Here we find entirely new forms which all nonetheless have affinities with a common similar type, as follows: the radiating arrangement of the parts, both interior and exterior.
These are no long animals with an elongated body, an upper terminal mouth, usually established in a polypary with a great number of them living together, each participating in a communal life. These are animals with a more complex organic structure than in the polyps, simple, always free, with a design which is unique to them, and generally orienting themselves in an inverted position.
Almost all the radiata have tubes drawing in water which appear to be aquatic trachaea. And in a great number we find special bodies which look like ovaries.
In a Memorandum which I have just heard read in the assembly of professors at the Museum, I learn than a wise observer, Doctor Spix, a Bavarian physician, has discovered in the star fishes and sea anemones the apparatus of a nervous system.
Doctor Spix claims to have observed that in the red star-fish, under a membrane made up of tendons (like a tent) there is suspended on the stomach a reticular structure made up of whitish nodules and threads and, in addition, at the origin of each ray, two nodules or ganglia which communicate with each other by a thread and from which other threads leave and go to parts close by; among others there are two very long threads which run through the full length of the ray and supply the tentacles.
According to the observations of this learned man, we see in each ray two nodules, a small extension of the stomach (coecum), two hepatic lobes, two ovaries and trachaeal canals.
In the sea-anemones, Dr. Spix observed at the base of these animals, below the stomach, a few pairs of nodules, arranged around a centre, which communicate with each other by cylindrical threads and which send out other threads to the upper parts. Moreover, he saw there four ovaries surrounding the stomach, from the base of which canals leave which, after joining up, open into a lower point of the alimentary canal.
It is astonishing that such a complex organic apparatus has escaped the attention of all those who have examined the organic structure of these animals.
If Doctor Spix was not imagining things in in what he believed he saw and if he was not wrong in attributing to these organisms a nature and functions different from what is appropriate to them (something which has happened to so many botanists who believed they saw male and female organs in almost all the cryptogram plants), then the consequences are as follows:
(1) It is not in the insects that we must establish the commencement of a nervous system;
(2) This system must be considered as rudimentary in the insects, radiates, and even in the sea-anemone, the last genre of polyps;
(3) This is not a reason why all polyps should possess the rudiments of this system, in the same way that it does not follow that all reptiles are equipped with bills just because some have them.

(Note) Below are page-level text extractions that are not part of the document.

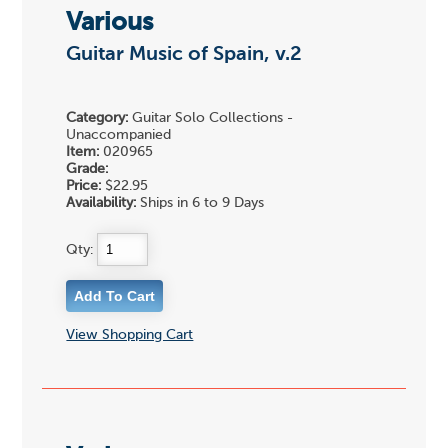
Various
Guitar Music of Spain, v.2
Category:
Guitar Solo Collections -
Unaccompanied
Item:
020965
Grade:
Price:
$22.95
Availability:
Ships in 6 to 9 Days
Qty:
View Shopping Cart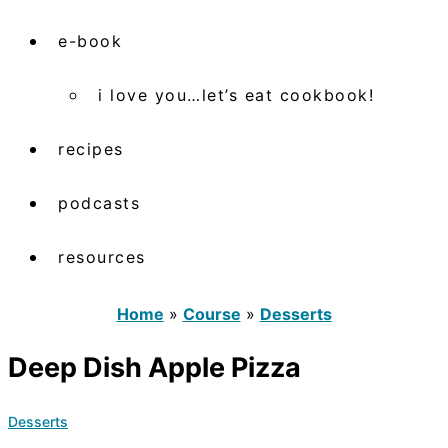
e-book
i love you…let’s eat cookbook!
recipes
podcasts
resources
Home
»
Course
»
Desserts
Deep Dish Apple Pizza
Desserts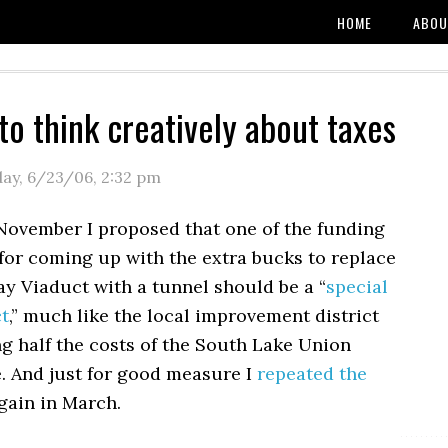
HOME
ABOU
 to think creatively about taxes
day, 6/23/06
,
2:32 pm
November I proposed that one of the funding
or coming up with the extra bucks to replace
y Viaduct with a tunnel should be a “
special
ct
,” much like the local improvement district
ng half the costs of the South Lake Union
e. And just for good measure I
repeated the
gain in March.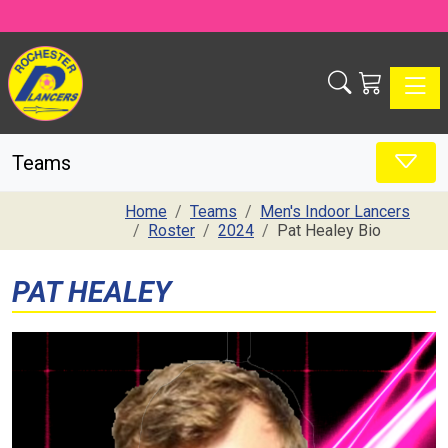
Toggle
Teams
Home
Teams
Men's Indoor Lancers
Roster
2024
Pat Healey Bio
PAT HEALEY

(4) Finally, the nervous system is no less a special organ, not shared by all living bodies. For not only is it irrelevant in plants but it it is not even present in all the animals. As I have made known, it is impossible that the infusorians are furnished with a nervous system and assuredly polyps in general are not capable of having one. Thus, we would look for it in vain in the hydras, which nonetheless belong to the last order of polyps, the one closest to the radiates, since it includes the sea anemones.

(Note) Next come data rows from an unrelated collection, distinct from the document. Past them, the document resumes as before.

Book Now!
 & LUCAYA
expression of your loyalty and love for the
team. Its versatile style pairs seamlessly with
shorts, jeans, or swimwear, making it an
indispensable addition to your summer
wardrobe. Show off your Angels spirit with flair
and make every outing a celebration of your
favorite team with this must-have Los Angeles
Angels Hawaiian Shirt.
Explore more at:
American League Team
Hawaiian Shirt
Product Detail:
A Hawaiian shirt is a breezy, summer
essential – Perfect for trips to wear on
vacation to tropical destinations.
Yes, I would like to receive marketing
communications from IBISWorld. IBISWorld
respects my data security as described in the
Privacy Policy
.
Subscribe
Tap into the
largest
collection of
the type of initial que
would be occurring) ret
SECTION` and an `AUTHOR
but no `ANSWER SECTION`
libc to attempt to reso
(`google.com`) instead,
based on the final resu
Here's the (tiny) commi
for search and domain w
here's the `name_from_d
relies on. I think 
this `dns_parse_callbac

Thus, whatever the basis for the facts cited above, the points which I present in this work on the successive formation of the different special organs remain valid no matter at what point in the animal scale each of these organs originates. And it is always the case that the abilities which the organs provide for the animal do not begin to operate until the organ which provides them come into existence.
Table of Radiates
First Order: Soft Radiates
Gelatinous body; soft skin, transparent, lacking articulated spines; no anus.
Stephanomia |
Pyrosoma |
Second Order: Echinoderm Radiates
Opaque skin, crustaceous or coriaceous, furnished with retractable tubercules or articulates spines on tubercules, and pierced with holes in a series.

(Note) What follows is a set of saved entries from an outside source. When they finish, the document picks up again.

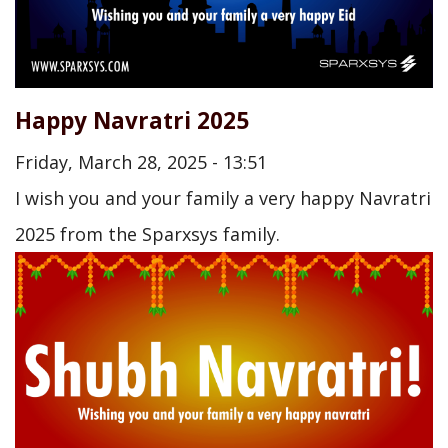
Happy Navratri 2025
Friday, March 28, 2025 - 13:51
I wish you and your family a very happy Navratri
2025 from the Sparxsys family.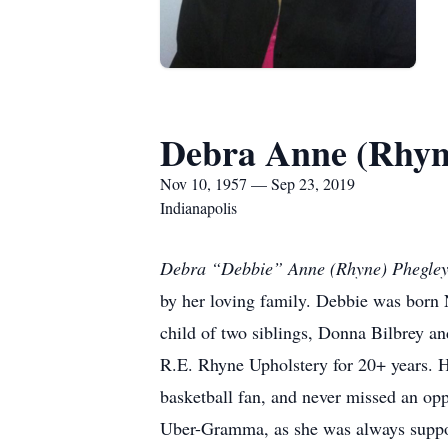
Debra Anne (Rhyn
Nov 10, 1957 — Sep 23, 2019
Indianapolis
Debra “Debbie” Anne (Rhyne) Phegle
by her loving family. Debbie was born
child of two siblings, Donna Bilbrey a
R.E. Rhyne Upholstery for 20+ years. He
basketball fan, and never missed an opp
Uber-Gramma, as she was always support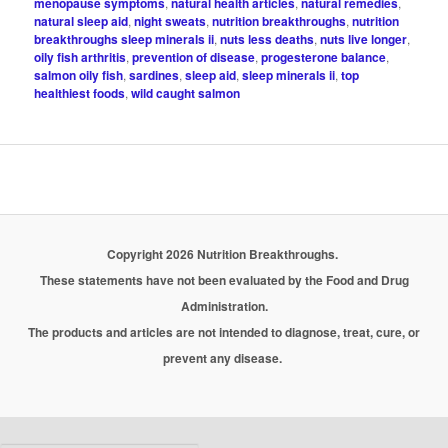
menopause symptoms
,
natural health articles
,
natural remedies
,
natural sleep aid
,
night sweats
,
nutrition breakthroughs
,
nutrition
breakthroughs sleep minerals ii
,
nuts less deaths
,
nuts live longer
,
oily fish arthritis
,
prevention of disease
,
progesterone balance
,
salmon oily fish
,
sardines
,
sleep aid
,
sleep minerals ii
,
top
healthiest foods
,
wild caught salmon
Copyright 2026 Nutrition Breakthroughs.
These statements have not been evaluated by the Food and Drug
Administration.
The products and articles are not intended to diagnose, treat, cure, or
prevent any disease.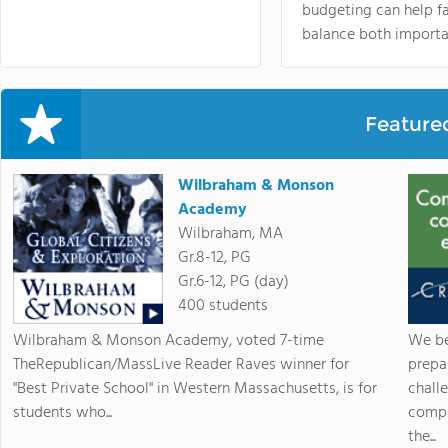
budgeting can help f
balance both importa
Feature
Wilbraham & Monson
Academy
Wilbraham, MA
Gr.8-12, PG
Gr.6-12, PG (day)
400 students
Wilbraham & Monson Academy, voted 7-time
We be
TheRepublican/MassLive Reader Raves winner for
prepa
"Best Private School" in Western Massachusetts, is for
chall
students who...
compr
the...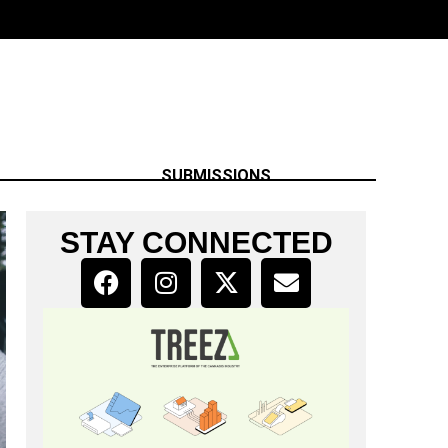
SUBMISSIONS
STAY CONNECTED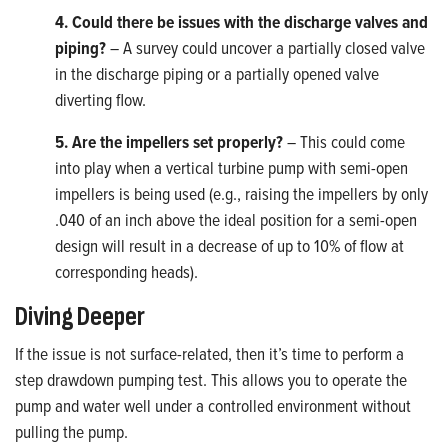
4. Could there be issues with the discharge valves and
piping?
– A survey could uncover a partially closed valve
in the discharge piping or a partially opened valve
diverting flow.
5. Are the impellers set properly?
– This could come
into play when a vertical turbine pump with semi-open
impellers is being used (e.g., raising the impellers by only
.040 of an inch above the ideal position for a semi-open
design will result in a decrease of up to 10% of flow at
corresponding heads).
Diving Deeper
If the issue is not surface-related, then it’s time to perform a
step drawdown pumping test. This allows you to operate the
pump and water well under a controlled environment without
pulling the pump.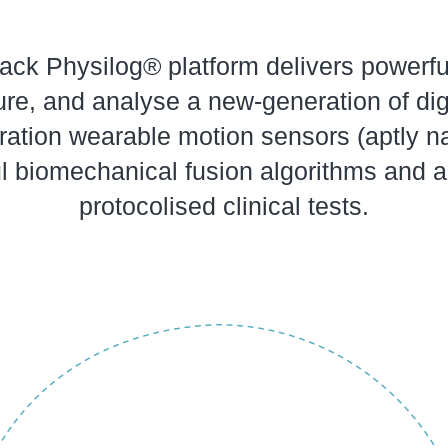
stack Physilog® platform delivers powerf
re, and analyse a new-generation of digi
ration wearable motion sensors (aptly n
l biomechanical fusion algorithms and a
protocolised clinical tests.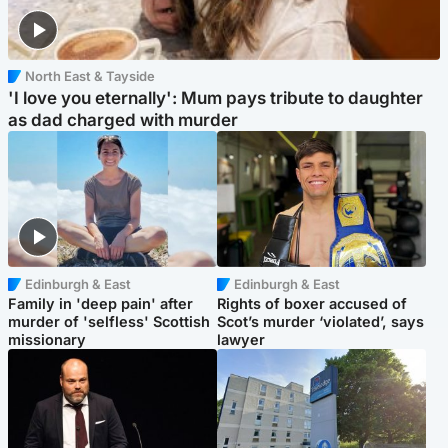
North East & Tayside
'I love you eternally': Mum pays tribute to daughter
as dad charged with murder
Edinburgh & East
Edinburgh & East
Family in 'deep pain' after
Rights of boxer accused of
murder of 'selfless' Scottish
Scot’s murder ‘violated’, says
missionary
lawyer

(1) Stellerides. Skin not irritable, but mobile; no anus
Ophiura
Asteria
(2) Echinoids. Skin not irritable, not mobile; an anus
Clypeaster |
Galerites |
(3) Fistulides. Elongated body, an irritable and mobile skin; an anus
Holothuria
Sipunculus
Remarks. The sipunculus are animals very close to worms. However their known affinities with the holothuria have led them to be placed among the radiates, with which they no longer share characteristics. Consequently, they must come at the end.
In general, in a really natural distribution, the first and the last genera of classes are those in which the classical characteristics are less pronounced. Because they come at the limits of the class and the lines of separation are artificial, these genera must display to a lesser extent than the others the characteristics of their class.
WORMS
(Fourth Class in the Animal Kingdom)
Suboviparous animals, with soft elongated bodies, without a head, eyes, limbs, or bunches of setae; without circulation and with a complete intestinal canal (one with two openings). Mouth made up of one or several suckers.
Observations
The general form of worms is very different from that of the radiates. Their mouths, always a sucker, has no similarity to those of the polyps, which display only an aperture accompanied by radiating tentacles or rotatory organs.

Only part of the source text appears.